4 Dead in Train Crash Reflected NY’s Diversity

Cranes salvage the last car from the Metro-North commuter train on Monday. (AP Photo/Seth Wenig)
Cranes salvage the last car from the Metro-North commuter train on Monday. (AP Photo/Seth Wenig)

The four New Yorkers who died in the commuter train that derailed Sunday led lives that reflected the dynamic diversity of the city they had just entered — but will never see again.

Kisook Ahn, James Ferrari, Jim Lovell and Donna L. Smith were on the Metro-North train that left Poughkeepsie just before 6 a.m., rolling about 80 miles south through the bucolic Hudson River countryside. It was scheduled to arrive at Manhattan’s Grand Central Terminal within about 20 minutes.

In a flash, at 7:20 a.m., the seven cars careened off the rails on a curve in the Bronx where the Hudson meets the Harlem River.

Minutes later, white sheets covered the bodies of the four as emergency workers tended to the living among the 150 passengers on board.


Kisook Ahn, 35, was a Korean immigrant who worked as a registered nurse and shared a Queens apartment with three roommates while awaiting her green card.
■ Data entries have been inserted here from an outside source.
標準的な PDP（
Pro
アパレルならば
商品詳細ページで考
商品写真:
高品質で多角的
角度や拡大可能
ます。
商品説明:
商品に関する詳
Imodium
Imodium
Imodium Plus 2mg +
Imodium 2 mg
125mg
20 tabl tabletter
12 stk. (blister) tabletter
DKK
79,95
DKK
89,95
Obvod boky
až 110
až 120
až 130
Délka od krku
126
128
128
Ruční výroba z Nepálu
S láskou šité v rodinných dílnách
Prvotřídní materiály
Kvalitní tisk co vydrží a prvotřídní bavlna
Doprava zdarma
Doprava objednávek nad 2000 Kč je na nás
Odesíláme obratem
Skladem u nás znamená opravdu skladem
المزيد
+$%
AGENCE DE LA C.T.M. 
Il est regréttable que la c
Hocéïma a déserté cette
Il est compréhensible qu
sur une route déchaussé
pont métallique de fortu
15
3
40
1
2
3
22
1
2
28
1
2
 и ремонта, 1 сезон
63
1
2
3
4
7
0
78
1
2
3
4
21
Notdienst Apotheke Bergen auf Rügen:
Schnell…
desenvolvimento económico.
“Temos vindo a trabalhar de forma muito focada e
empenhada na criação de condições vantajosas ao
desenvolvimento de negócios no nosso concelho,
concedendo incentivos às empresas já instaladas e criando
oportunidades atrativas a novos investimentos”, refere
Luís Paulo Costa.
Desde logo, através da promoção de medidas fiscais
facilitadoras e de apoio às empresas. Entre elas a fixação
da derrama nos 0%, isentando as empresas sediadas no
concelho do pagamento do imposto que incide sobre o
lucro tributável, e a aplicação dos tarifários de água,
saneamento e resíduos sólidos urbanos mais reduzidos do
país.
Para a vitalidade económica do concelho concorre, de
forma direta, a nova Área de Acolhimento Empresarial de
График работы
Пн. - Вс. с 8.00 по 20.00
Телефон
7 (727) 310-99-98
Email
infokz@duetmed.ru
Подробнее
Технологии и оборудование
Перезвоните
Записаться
She was returning home after her overnight shift at the Sunshine Children’s Home and Rehab Center for severely ill children in Ossining, about 30 miles north of New York.

Ahn arrived in the United States in 2008 as part of an exchange program with a university in South Korea. She graduated from the City University of New York’s Lehman College with bachelor’s and master’s degrees in nursing.
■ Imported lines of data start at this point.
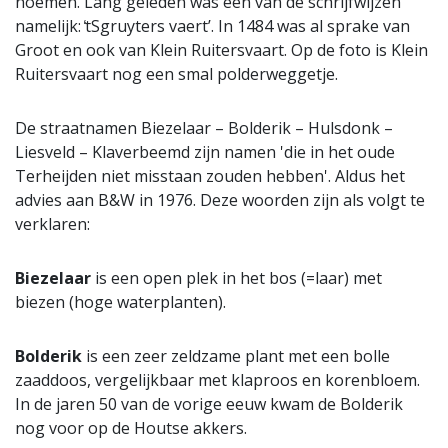
noemen. Lang geleden was een van de schrijfwijzen
namelijk: ̒tSgruyters vaertʼ. In 1484 was al sprake van
Groot en ook van Klein Ruitersvaart. Op de foto is Klein
Ruitersvaart nog een smal polderweggetje.
De straatnamen Biezelaar – Bolderik – Hulsdonk –
Liesveld – Klaverbeemd zijn namen 'die in het oude
Terheijden niet misstaan zouden hebben'. Aldus het
advies aan B&W in 1976. Deze woorden zijn als volgt te
verklaren:
Biezelaar
is een open plek in het bos (=laar) met
biezen (hoge waterplanten).
Bolderik
is een zeer zeldzame plant met een bolle
zaaddoos, vergelijkbaar met klaproos en korenbloem.
In de jaren 50 van de vorige eeuw kwam de Bolderik
nog voor op de Houtse akkers.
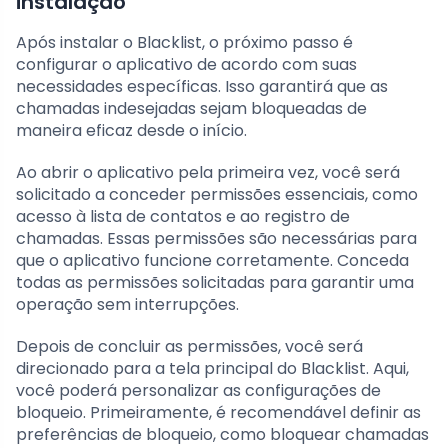
instalação
Após instalar o Blacklist, o próximo passo é
configurar o aplicativo de acordo com suas
necessidades específicas. Isso garantirá que as
chamadas indesejadas sejam bloqueadas de
maneira eficaz desde o início.
Ao abrir o aplicativo pela primeira vez, você será
solicitado a conceder permissões essenciais, como
acesso à lista de contatos e ao registro de
chamadas. Essas permissões são necessárias para
que o aplicativo funcione corretamente. Conceda
todas as permissões solicitadas para garantir uma
operação sem interrupções.
Depois de concluir as permissões, você será
direcionado para a tela principal do Blacklist. Aqui,
você poderá personalizar as configurações de
bloqueio. Primeiramente, é recomendável definir as
preferências de bloqueio, como bloquear chamadas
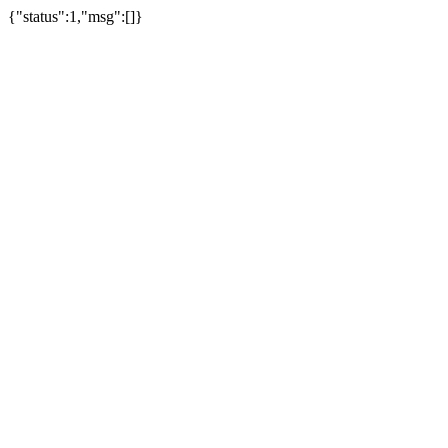
{"status":1,"msg":[]}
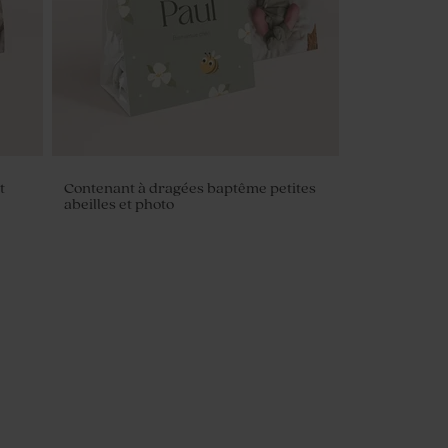
t
Contenant à dragées baptême petites
abeilles et photo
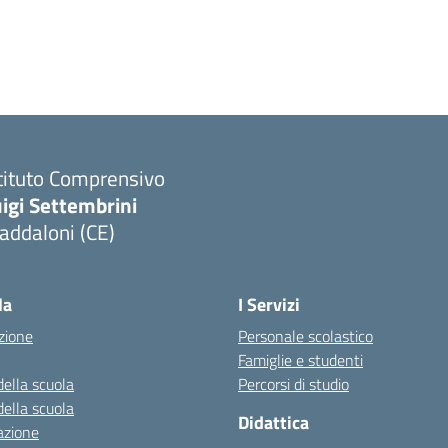
tituto Comprensivo
igi Settembrini
addaloni (CE)
Visita la pagina iniziale della scuola
la
I Servizi
zione
Personale scolastico
Famiglie e studenti
della scuola
Percorsi di studio
della scuola
Didattica
azione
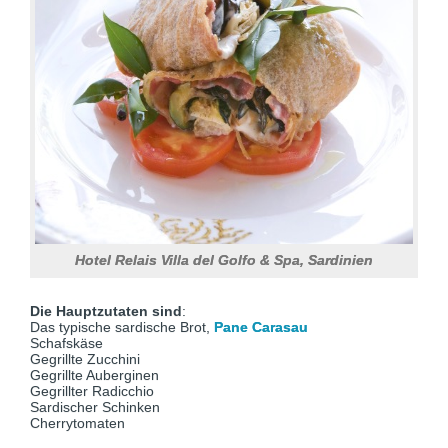
Hotel Relais Villa del Golfo & Spa, Sardinien
Die Hauptzutaten sind
:
Das typische sardische Brot,
Pane Carasau
Schafskäse
Gegrillte Zucchini
Gegrillte Auberginen
Gegrillter Radicchio
Sardischer Schinken
Cherrytomaten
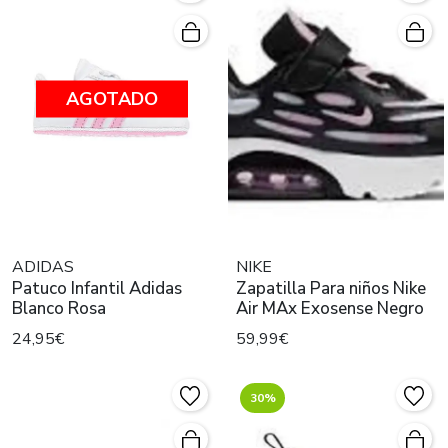
AGOTADO
ADIDAS
NIKE
Patuco Infantil Adidas
Zapatilla Para niños Nike
Blanco Rosa
Air MAx Exosense Negro
24,95€
59,99€
30%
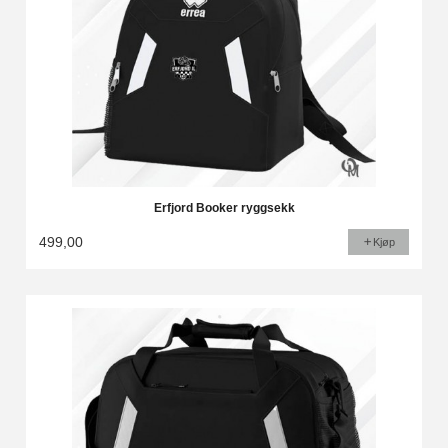
Erfjord Booker ryggsekk
499,00
Kjøp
“We are completely stunned and saddened,” said Catherine Alicia Georges, chair of the school’s nursing department. “Kisook was a model student, who did well in both her undergraduate and graduate programs.”


Ferrari, 59, from Westchester County, just north of the accident site, worked weekends in Manhattan performing building maintenance to put his daughter through college.
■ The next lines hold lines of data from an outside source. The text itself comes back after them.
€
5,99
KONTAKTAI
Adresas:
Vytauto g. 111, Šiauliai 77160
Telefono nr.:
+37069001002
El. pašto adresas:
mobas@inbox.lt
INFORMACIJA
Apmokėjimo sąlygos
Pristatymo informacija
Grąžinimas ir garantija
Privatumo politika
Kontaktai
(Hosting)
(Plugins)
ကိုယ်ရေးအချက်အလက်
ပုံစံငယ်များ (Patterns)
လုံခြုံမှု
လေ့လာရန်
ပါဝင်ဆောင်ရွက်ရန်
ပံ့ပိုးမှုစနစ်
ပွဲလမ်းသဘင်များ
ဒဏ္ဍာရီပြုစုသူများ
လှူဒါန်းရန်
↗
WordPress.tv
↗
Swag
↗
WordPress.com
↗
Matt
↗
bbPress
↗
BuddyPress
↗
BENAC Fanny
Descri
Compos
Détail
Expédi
He had lived in the hamlet of Montrose for a decade, sharing a house with his wife, Francine, and daughter Rebecca, who is in her early 20s.

“He was a loving, hardworking husband and father, going to his job in New York City early on a Sunday,” said Linda Puglisi, the supervisor for the town of Cortlandt, which includes Montrose.


Lovell, 58, was a father of four married to a local town councilwoman, lived by a Putnam County lake, enjoying fishing, kayaking, windsurfing and hiking. The sound and lighting expert made the 90-minute train trip from Cold Spring, N.Y., each time he accepted jobs on various productions including work on NBC’s “Today Show” for the past 20 years, said Don Nash, the show’s executive producer.

“He was a very happy-go-lucky kind of guy,” Nash said. “He would always greet you with a big smile, a pat on the back and a handshake, and he’d ask you about your life, what was going on. He had an extremely positive outlook; I never heard him utter a negative word, ever.”


Smith, 54, was on a New York City visit to hear her 45-year-old sister Linda sing. She died after being thrown out of the train, authorities said. Her sister survived with only bruises.

“They were extraordinarily close, devoted to each other,” said their uncle, Charles Hahn, adding that neither married.

She was born and lived in Newburgh, a city about 60 miles north of New York. She worked as a paralegal and her life was filled with a flurry of meaningful activities in her free time.

She mentored troubled children and volunteered as an assistant chaplain with the fire department.

“She was a quiet, happy person,” said Hahn.